Source material:
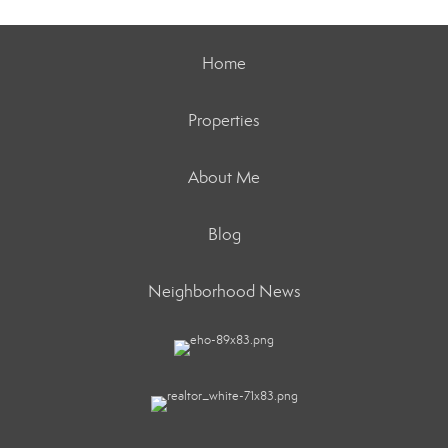
Home
Properties
About Me
Blog
Neighborhood News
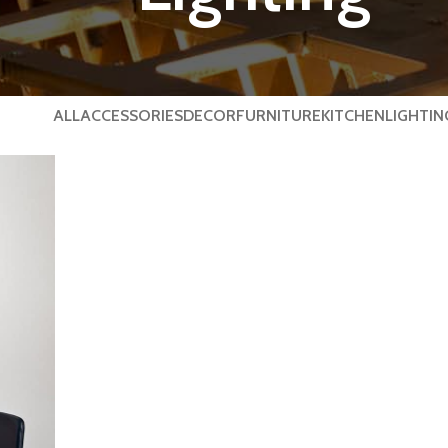
ALL
ACCESSORIES
DECOR
FURNITURE
KITCHEN
LIGHTIN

Task to carry out: Transcribe the material exactly, and leave out whatever pictures it holds.

Result of this exercise:
Home
Properties
About Me
Blog
Neighborhood News
ALL
ACCESSORIES
DECOR
FURNITURE
KITCHEN
LIGHTIN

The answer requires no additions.